Task objective: For this exercise, transcribe every line of the material exactly and skip the pictures.

Data for this task:

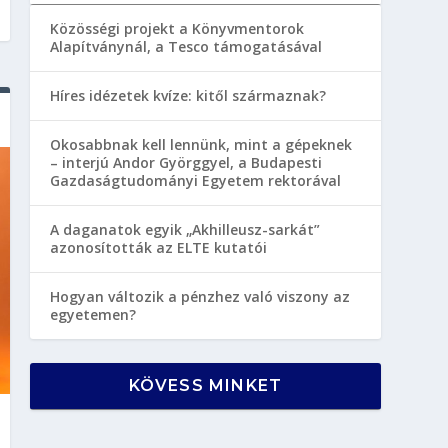
Közösségi projekt a Könyvmentorok
Alapítványnál, a Tesco támogatásával
Híres idézetek kvíze: kitől származnak?
Okosabbnak kell lennünk, mint a gépeknek
– interjú Andor Györggyel, a Budapesti
Gazdaságtudományi Egyetem rektorával
A daganatok egyik „Akhilleusz-sarkát”
azonosították az ELTE kutatói
Hogyan változik a pénzhez való viszony az
egyetemen?
KÖVESS MINKET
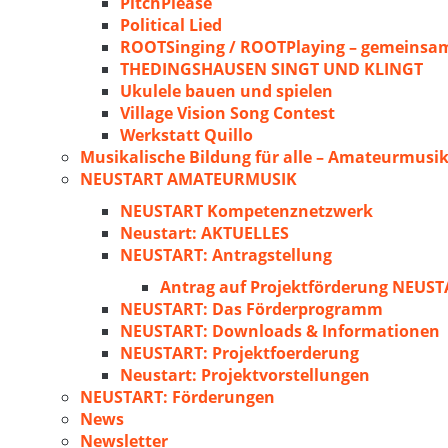
PitchPlease
Political Lied
ROOTSinging / ROOTPlaying – gemeinsam
THEDINGSHAUSEN SINGT UND KLINGT
Ukulele bauen und spielen
Village Vision Song Contest
Werkstatt Quillo
Musikalische Bildung für alle – Amateurmusik
NEUSTART AMATEURMUSIK
NEUSTART Kompetenznetzwerk
Neustart: AKTUELLES
NEUSTART: Antragstellung
Antrag auf Projektförderung NEU
NEUSTART: Das Förderprogramm
NEUSTART: Downloads & Informationen
NEUSTART: Projektfoerderung
Neustart: Projektvorstellungen
NEUSTART: Förderungen
News
Newsletter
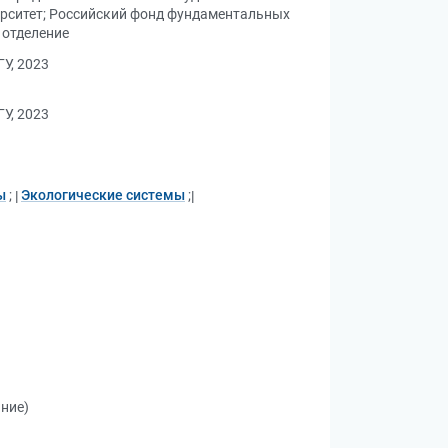
рситет
;
Российский фонд фундаментальных
 отделение
У, 2023
У, 2023
ы
;
Экологические системы
;
ание)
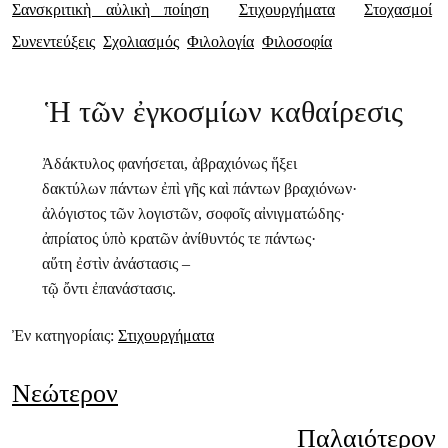
Σανσκριτικὴ αὐλικὴ ποίηση
Στιχουργήματα
Στοχασμοί
Συνεντεύξεις
Σχολιασμός
Φιλολογία
Φιλοσοφία
Ἡ τῶν ἐγκοσμίων καθαίρεσις
Ἀδάκτυλος φανήσεται, ἀβραχιόνως ἥξει
δακτύλων πάντων ἐπὶ γῆς καὶ πάντων βραχιόνων·
ἀλόγιστος τῶν λογιστῶν, σοφοῖς αἰνιγματώδης·
ἀπρίατος ὑπὸ κρατῶν ἀνίθυντός τε πάντως·
αὕτη ἐστὶν ἀνάστασις –
τῷ ὄντι ἐπανάστασις.
Ἐν κατηγορίαις:
Στιχουργήματα
Νεώτερον
Παλαιότερον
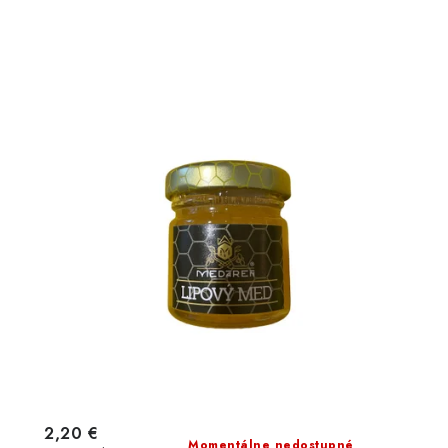
2,20 €
Momentálne nedostupné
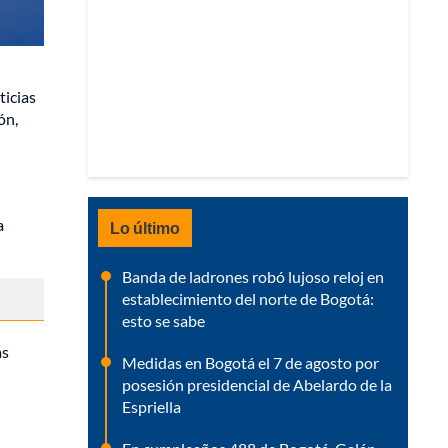
ticias
ón,
a
Lo último
Banda de ladrones robó lujoso reloj en
establecimiento del norte de Bogotá:
esto se sabe
as
Medidas en Bogotá el 7 de agosto por
posesión presidencial de Abelardo de la
Espriella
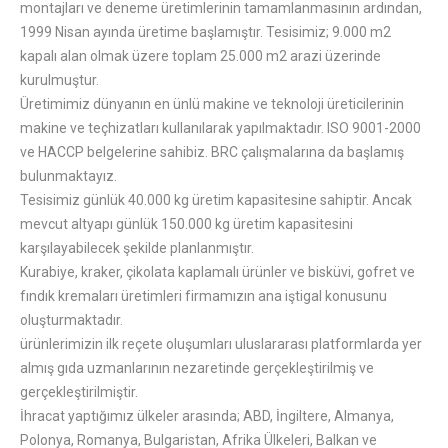
montajları ve deneme üretimlerinin tamamlanmasının ardından,
1999 Nisan ayında üretime başlamıştır. Tesisimiz; 9.000 m2
kapalı alan olmak üzere toplam 25.000 m2 arazi üzerinde
kurulmuştur.
Üretimimiz dünyanın en ünlü makine ve teknoloji üreticilerinin
makine ve teçhizatları kullanılarak yapılmaktadır. ISO 9001-2000
ve HACCP belgelerine sahibiz. BRC çalışmalarına da başlamış
bulunmaktayız.
Tesisimiz günlük 40.000 kg üretim kapasitesine sahiptir. Ancak
mevcut altyapı günlük 150.000 kg üretim kapasitesini
karşılayabilecek şekilde planlanmıştır.
Kurabiye, kraker, çikolata kaplamalı ürünler ve bisküvi, gofret ve
fındık kremaları üretimleri firmamızın ana iştigal konusunu
oluşturmaktadır.
ürünlerimizin ilk reçete oluşumları uluslararası platformlarda yer
almış gıda uzmanlarının nezaretinde gerçekleştirilmiş ve
gerçekleştirilmiştir.
İhracat yaptığımız ülkeler arasında; ABD, İngiltere, Almanya,
Polonya, Romanya, Bulgaristan, Afrika Ülkeleri, Balkan ve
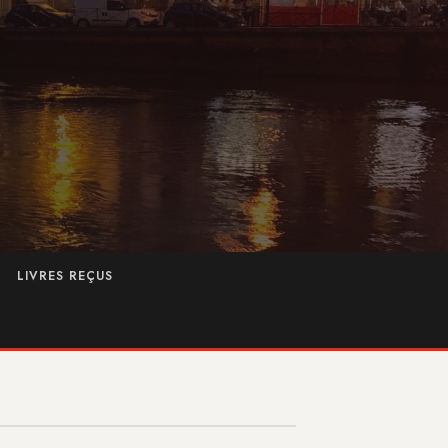
LIVRES REÇUS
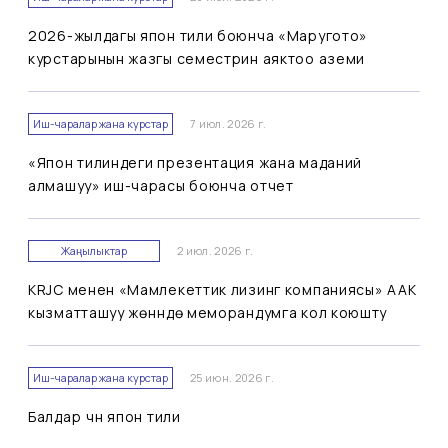
2026-жылдагы япон тили боюнча «Маругото»
курстарынын жазгы семестрин аяктоо аземи
Иш-чаралар жана курстар
7 июл. 2026 г.
«Япон тилиндеги презентация жана маданий
алмашуу» иш-чарасы боюнча отчет
Жаңылыктар
2 июл. 2026 г.
KRJC менен «Мамлекеттик лизинг компаниясы» ААК
кызматташуу жөнүндө меморандумга кол коюшту
Иш-чаралар жана курстар
25 июн. 2026 г.
Балдар үчүн япон тили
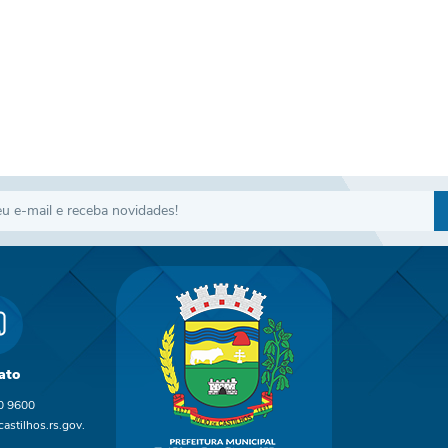
ato
0 9600
astilhos.rs.gov.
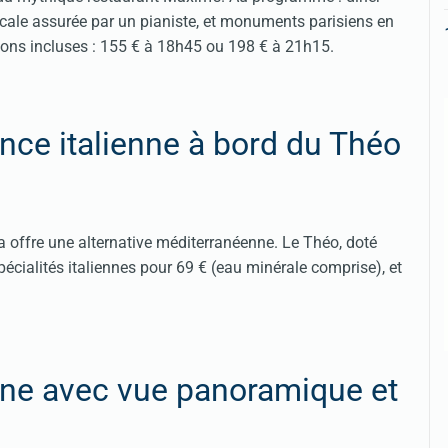
sicale assurée par un pianiste, et monuments parisiens en
sons incluses : 155 € à 18h45 ou 198 € à 21h15.
nce italienne à bord du Théo
toria offre une alternative méditerranéenne. Le Théo, doté
pécialités italiennes pour 69 € (eau minérale comprise), et
eine avec vue panoramique et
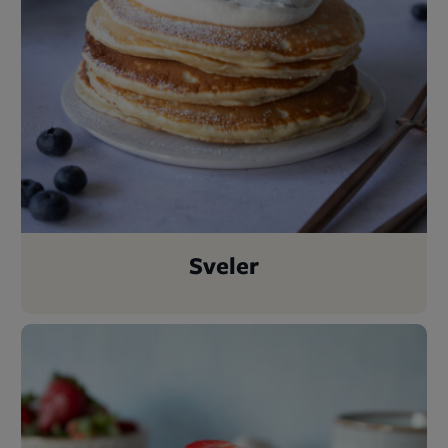
Sveler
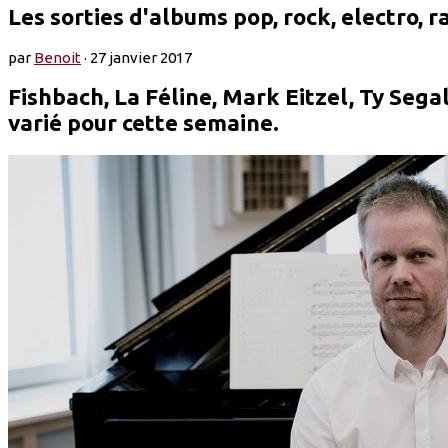
Les sorties d'albums pop, rock, electro, r
par
Benoit
·
27 janvier 2017
Fishbach, La Féline, Mark Eitzel, Ty Segal
varié pour cette semaine.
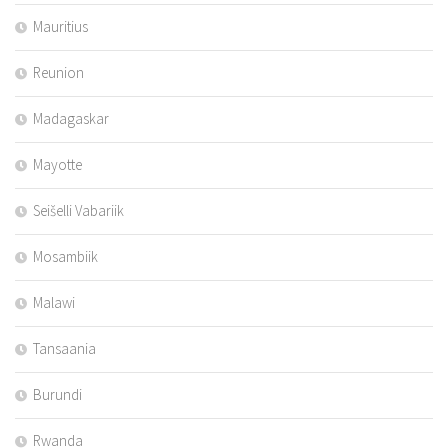
Mauritius
Reunion
Madagaskar
Mayotte
Seišelli Vabariik
Mosambiik
Malawi
Tansaania
Burundi
Rwanda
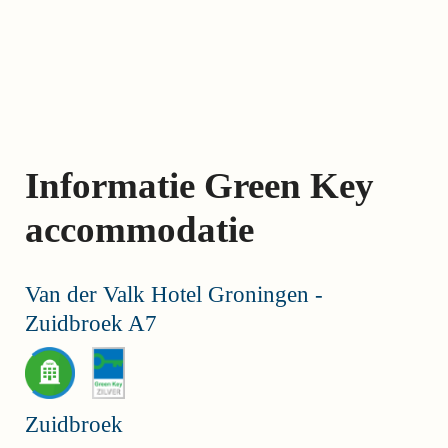
Skip
links
Jump
to
the
content
Informatie Green Key
Jump
to
accommodatie
the
navigation
Van der Valk Hotel Groningen -
Zuidbroek A7
Zuidbroek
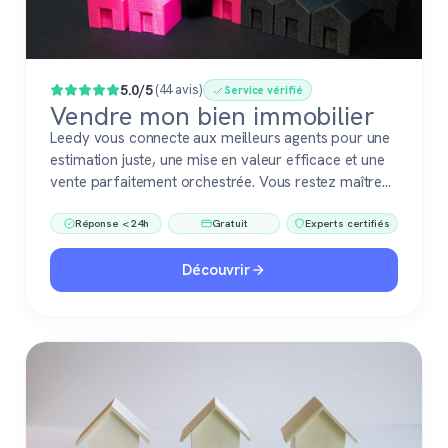
Populaire
5.0/5
(44 avis)
Service vérifié
Vendre mon bien immobilier
Leedy vous connecte aux meilleurs agents pour une
estimation juste, une mise en valeur efficace et une
vente parfaitement orchestrée. Vous restez maître
du jeu, accompagné de pros fiables à chaque étape.
Réponse < 24h
Gratuit
Experts certifiés
Découvrir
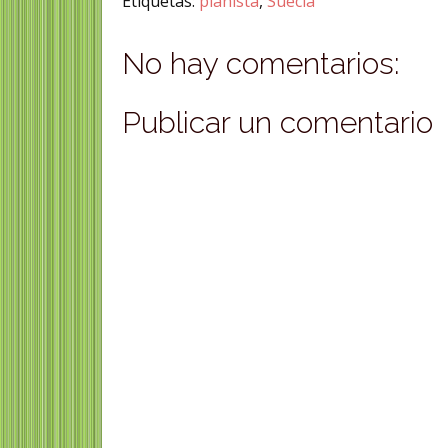
Etiquetas:
pianista
,
Suecia
No hay comentarios:
Publicar un comentario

Task solution:
Közösségi projekt a Könyvmentorok
Alapítványnál, a Tesco támogatásával
Híres idézetek kvíze: kitől származnak?
Okosabbnak kell lennünk, mint a gépeknek
– interjú Andor Györggyel, a Budapesti
Gazdaságtudományi Egyetem rektorával
A daganatok egyik „Akhilleusz-sarkát”
azonosították az ELTE kutatói
Hogyan változik a pénzhez való viszony az
egyetemen?
KÖVESS MINKET
PitchPlease
Political Lied
ROOTSinging / ROOTPlaying – gemeinsam
THEDINGSHAUSEN SINGT UND KLINGT
Ukulele bauen und spielen
Village Vision Song Contest
Werkstatt Quillo
Musikalische Bildung für alle – Amateurmusik
NEUSTART AMATEURMUSIK
NEUSTART Kompetenznetzwerk
Neustart: AKTUELLES
NEUSTART: Antragstellung
Antrag auf Projektförderung NEU
NEUSTART: Das Förderprogramm
NEUSTART: Downloads & Informationen
NEUSTART: Projektfoerderung
Neustart: Projektvorstellungen
NEUSTART: Förderungen
News
Newsletter
рситет
;
Российский фонд фундаментальных
 отделение
У, 2023
У, 2023
ы
;
Экологические системы
;
ание)
Σανσκριτικὴ αὐλικὴ ποίηση
Στιχουργήματα
Στοχασμοί
Συνεντεύξεις
Σχολιασμός
Φιλολογία
Φιλοσοφία
Ἡ τῶν ἐγκοσμίων καθαίρεσις
Ἀδάκτυλος φανήσεται, ἀβραχιόνως ἥξει
δακτύλων πάντων ἐπὶ γῆς καὶ πάντων βραχιόνων·
ἀλόγιστος τῶν λογιστῶν, σοφοῖς αἰνιγματώδης·
ἀπρίατος ὑπὸ κρατῶν ἀνίθυντός τε πάντως·
αὕτη ἐστὶν ἀνάστασις –
τῷ ὄντι ἐπανάστασις.
Ἐν κατηγορίαις:
Στιχουργήματα
Νεώτερον
Παλαιότερον
2,20 €
Momentálne nedostupné
ticias
ón,
a
Lo último
Banda de ladrones robó lujoso reloj en
establecimiento del norte de Bogotá:
esto se sabe
as
Medidas en Bogotá el 7 de agosto por
posesión presidencial de Abelardo de la
Espriella
montajları ve deneme üretimlerinin tamamlanmasının ardından,
1999 Nisan ayında üretime başlamıştır. Tesisimiz; 9.000 m2
kapalı alan olmak üzere toplam 25.000 m2 arazi üzerinde
kurulmuştur.
Üretimimiz dünyanın en ünlü makine ve teknoloji üreticilerinin
makine ve teçhizatları kullanılarak yapılmaktadır. ISO 9001-2000
ve HACCP belgelerine sahibiz. BRC çalışmalarına da başlamış
bulunmaktayız.
Tesisimiz günlük 40.000 kg üretim kapasitesine sahiptir. Ancak
mevcut altyapı günlük 150.000 kg üretim kapasitesini
karşılayabilecek şekilde planlanmıştır.
Kurabiye, kraker, çikolata kaplamalı ürünler ve bisküvi, gofret ve
fındık kremaları üretimleri firmamızın ana iştigal konusunu
oluşturmaktadır.
ürünlerimizin ilk reçete oluşumları uluslararası platformlarda yer
almış gıda uzmanlarının nezaretinde gerçekleştirilmiş ve
gerçekleştirilmiştir.
İhracat yaptığımız ülkeler arasında; ABD, İngiltere, Almanya,
Polonya, Romanya, Bulgaristan, Afrika Ülkeleri, Balkan ve
LIVRES REÇUS
2026-жылдагы япон тили боюнча «Маругото»
курстарынын жазгы семестрин аяктоо аземи
Иш-чаралар жана курстар
7 июл. 2026 г.
«Япон тилиндеги презентация жана маданий
алмашуу» иш-чарасы боюнча отчет
Жаңылыктар
2 июл. 2026 г.
KRJC менен «Мамлекеттик лизинг компаниясы» ААК
кызматташуу жөнүндө меморандумга кол коюшту
Иш-чаралар жана курстар
25 июн. 2026 г.
Балдар үчүн япон тили
ato
0 9600
astilhos.rs.gov.
sicale assurée par un pianiste, et monuments parisiens en
sons incluses : 155 € à 18h45 ou 198 € à 21h15.
nce italienne à bord du Théo
toria offre une alternative méditerranéenne. Le Théo, doté
pécialités italiennes pour 69 € (eau minérale comprise), et
eine avec vue panoramique et
Sveler
Les sorties d'albums pop, rock, electro, r
par
Benoit
·
27 janvier 2017
Fishbach, La Féline, Mark Eitzel, Ty Segal
varié pour cette semaine.
Mauritius
Reunion
Madagaskar
Mayotte
Seišelli Vabariik
Mosambiik
Malawi
Tansaania
Burundi
Rwanda
Skip
links
Jump
to
the
content
Informatie Green Key
Jump
to
accommodatie
the
navigation
Van der Valk Hotel Groningen -
Zuidbroek A7
Zuidbroek
Populaire
5.0/5
(44 avis)
Service vérifié
Vendre mon bien immobilier
Leedy vous connecte aux meilleurs agents pour une
estimation juste, une mise en valeur efficace et une
vente parfaitement orchestrée. Vous restez maître
du jeu, accompagné de pros fiables à chaque étape.
Réponse < 24h
Gratuit
Experts certifiés
Découvrir
Etiquetas:
pianista
,
Suecia
No hay comentarios:
Publicar un comentario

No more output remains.